I hate these situations, I do not want to encounter them, I do not like to even believe in absolutes, even if I do enjoy using absolute words.
(Yes, I like every other human do enjoy the flavor of claiming the world is black and white, when it rolls off of my tongue. Even if I don't believe it is.)
Strong words used inappropriately, those are the indefinites. But finite words are all we can really speak of without approximations we can't truly make, and what fun is that?
So we bother trying to understand, to keep ourselves occupied, and because it's fascinating, but the second we start claiming we know, we have over stepped our bounds. Which can also be fun, until someone calls you one it.
------
Speaking of which, this keeps feeling like a nearly-never place to me. The people here (and their attitudes, which I don't have to speak to them directly to know I won't like. When I know I can't converse on a places forums, I don't think it's honestly the place for me.), the terms of service, and my lack of interest. Have all combined to ensure that pretty much everything on here of mine is old.

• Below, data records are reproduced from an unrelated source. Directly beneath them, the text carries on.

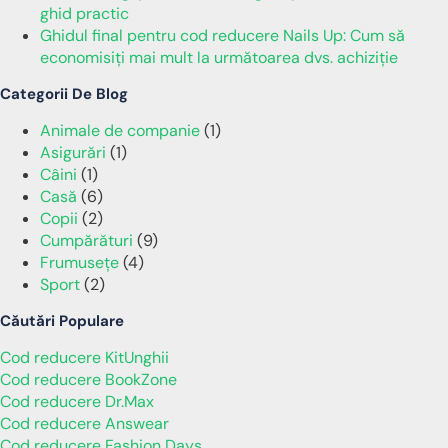
ghid practic
Ghidul final pentru cod reducere Nails Up: Cum să
economisiți mai mult la următoarea dvs. achiziție
Categorii De Blog
Animale de companie
(1)
Asigurări
(1)
Câini
(1)
Casă
(6)
Copii
(2)
Cumpărături
(9)
Frumusețe
(4)
Sport
(2)
Căutări Populare
Cod reducere KitUnghii
Cod reducere BookZone
Cod reducere Dr.Max
Cod reducere Answear
Cod reducere Fashion Days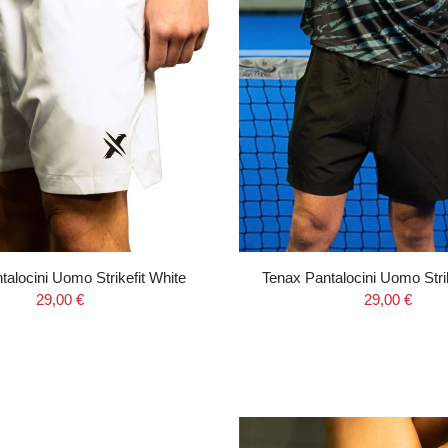
talocini Uomo Strikefit White
Tenax Pantalocini Uomo Strik
29,00 €
29,00 €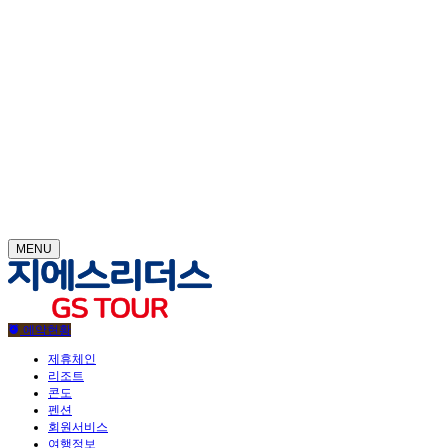
MENU
예약현황
제휴체인
리조트
콘도
펜션
회원서비스
여행정보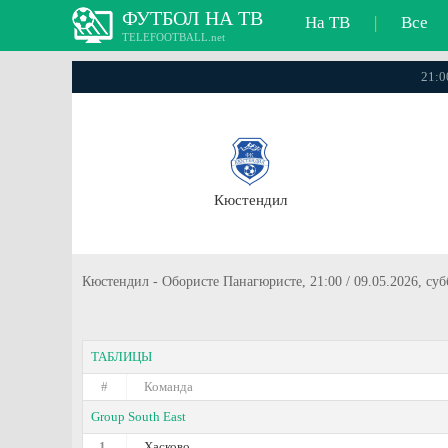
ФУТБОЛ НА ТВ
На ТВ
|
Все
TELEFOOTBALL.net
21:0
Кюстендил
Кюстендил - Обористе Панагюристе, 21:00 / 09.05.2026, су
ТАБЛИЦЫ
#
Команда
Group South East
1.
Хасково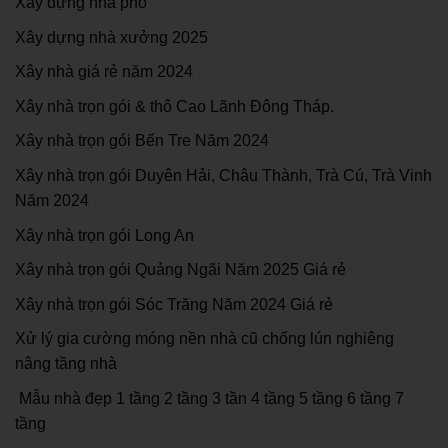
Xây dựng nhà phố
Xây dựng nhà xưởng 2025
Xây nhà giá rẻ năm 2024
Xây nhà trọn gói & thô Cao Lãnh Đông Tháp.
Xây nhà trọn gói Bến Tre Năm 2024
Xây nhà trọn gói Duyên Hải, Châu Thành, Trà Cú, Trà Vinh
Năm 2024
Xây nhà trọn gói Long An
Xây nhà trọn gói Quảng Ngãi Năm 2025 Giá rẻ
Xây nhà trọn gói Sóc Trăng Năm 2024 Giá rẻ
Xử lý gia cường móng nền nhà cũ chống lún nghiêng
nâng tầng nhà
Mẫu nhà đẹp 1 tầng 2 tầng 3 tần 4 tầng 5 tầng 6 tầng 7
tầng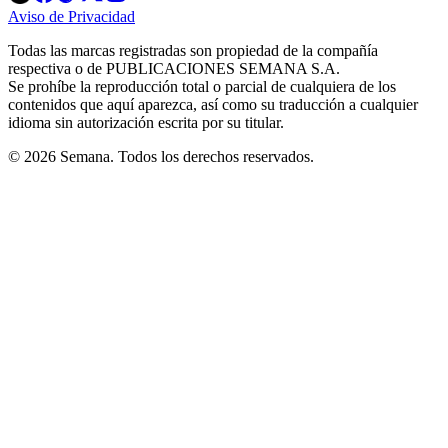
in
in
in
in
in
Aviso de Privacidad
Opens
new
new
new
new
new
in
window
window
window
window
window
Todas las marcas registradas son propiedad de la compañía
new
respectiva o de PUBLICACIONES SEMANA S.A.
window
Se prohíbe la reproducción total o parcial de cualquiera de los
contenidos que aquí aparezca, así como su traducción a cualquier
idioma sin autorización escrita por su titular.
© 2026 Semana. Todos los derechos reservados.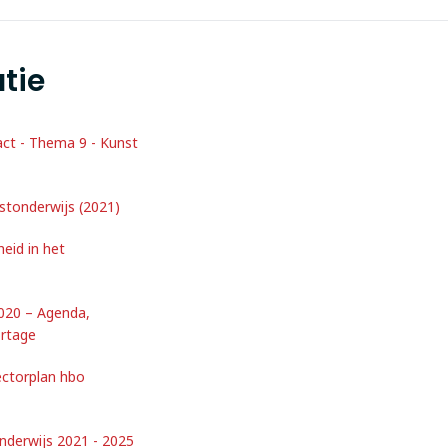
tie
ct - Thema 9 - Kunst
nstonderwijs (2021)
eid in het
20 – Agenda,
ortage
ctorplan hbo
derwijs 2021 - 2025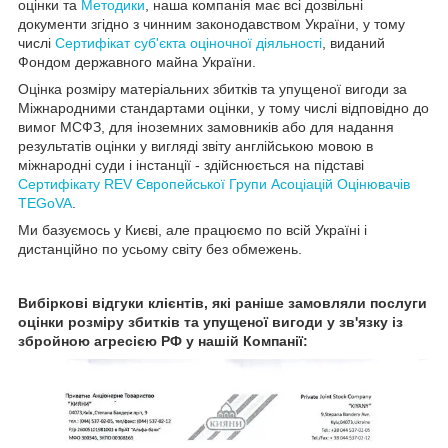
оцінки та
Методики
, наша компанія має всі дозвільні
документи згідно з чинним законодавством України
, у тому
числі
Сертифікат суб'єкта оціночної діяльності
, виданий
Фондом державного майна України.
Оцінка
розміру матеріальних збитків та упущеної вигоди за
Міжнародними стандартами оцінки, у тому числі відповідно до
вимог МСФЗ, для іноземних замовників або для надання
результатів оцінки у вигляді звіту англійською мовою в
міжнародні суди і інстанції - здійснюється на підставі
Сертифікату REV Європейської Групи Асоціацій Оцінювачів
TEGoVA
.
Ми базуємось у Києві, але працюємо по всій Україні і
дистанційно по усьому світу без обмежень.
Вибіркові відгуки клієнтів, які раніше замовляли послуги
оцінки розміру збитків та упущеної вигоди у зв'язку із
збройною агресією РФ у нашій Компанії: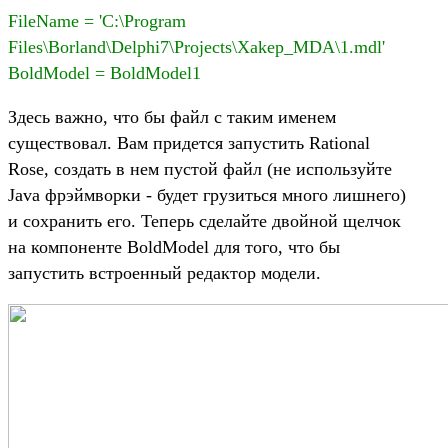
FileName = 'C:\Program
Files\Borland\Delphi7\Projects\Xakep_MDA\1.mdl'
BoldModel = BoldModel1
Здесь важно, что бы файл с таким именем
существовал. Вам придется запустить Rational
Rose, создать в нем пустой файл (не используйте
Java фрэймворки - будет грузиться много лишнего)
и сохранить его. Теперь сделайте двойной щелчок
на компоненте BoldModel для того, что бы
запустить встроенный редактор модели.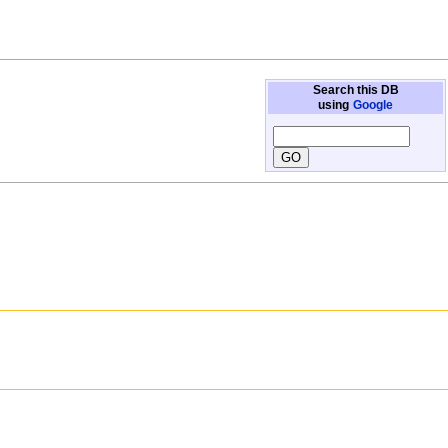
Search this DB
using
Google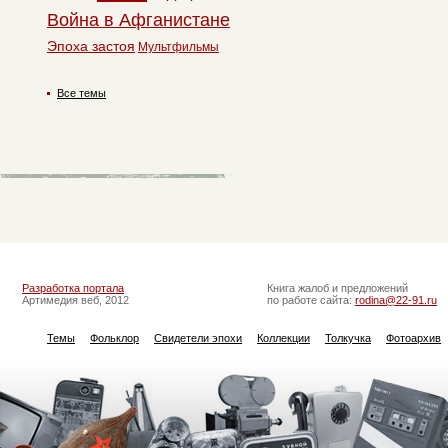
Война в Афганистане
Эпоха застоя
Мультфильмы
Все темы
Разработка портала
Книга жалоб и предложений
Артимедия веб, 2012
по работе сайта:
rodina@22-91.ru
Темы
Фольклор
Свидетели эпохи
Коллекции
Толкучка
Фотоархив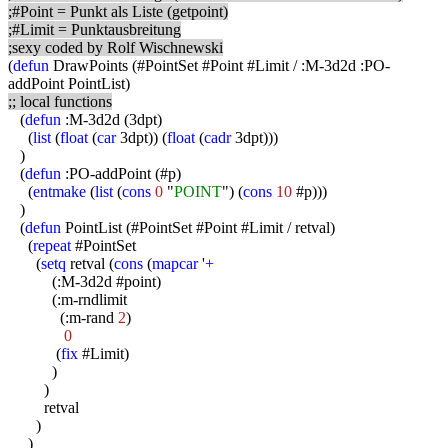
;#Point = Punkt als Liste (getpoint)
;#Limit = Punktausbreitung
;sexy coded by Rolf Wischnewski
(
defun
DrawPoints (#PointSet #Point #Limit / :M-3d2d :PO-
addPoint PointList)
;; local functions
(
defun
:M-3d2d (3dpt)
(
list
(
float
(
car
3dpt)) (
float
(
cadr
3dpt)))
)
(
defun
:PO-addPoint (#p)
(
entmake
(
list
(
cons
0
"
POINT
") (
cons
10
#p)))
)
(
defun
PointList (#PointSet #Point #Limit / retval)
(
repeat
#PointSet
(
setq
retval (
cons
(
mapcar
'
+
(:M-3d2d #point)
(:m-rndlimit
(:m-rand
2
)
0
(
fix
#Limit)
)
)
retval
)
)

Old like in most cases years old, and there are only a few things on here to begin with, and a very VERY select few I am still proud of. Very piece is worth something, don't get me wrong, they all helped me to learn. But displays become meaningless if the person looking can't understand what I see in it, what I learned from it. So why show it off in this sense ... *considers removing the majority of the gallery* ...
Procrastination saves me from myself some days. But this won't be saved forever, it's too consistent a thought; whenever I think of my past works, I think of here, and something twitches in my stomach.
I will go through all of the files I have on the computer and delete the things I will never use. And that same day I will go through this gallery. Perhaps I might even upload something new to balance things. I only hope I have something new I'd want to share.
I ache all over, and I don't think this is improving my mood, at all.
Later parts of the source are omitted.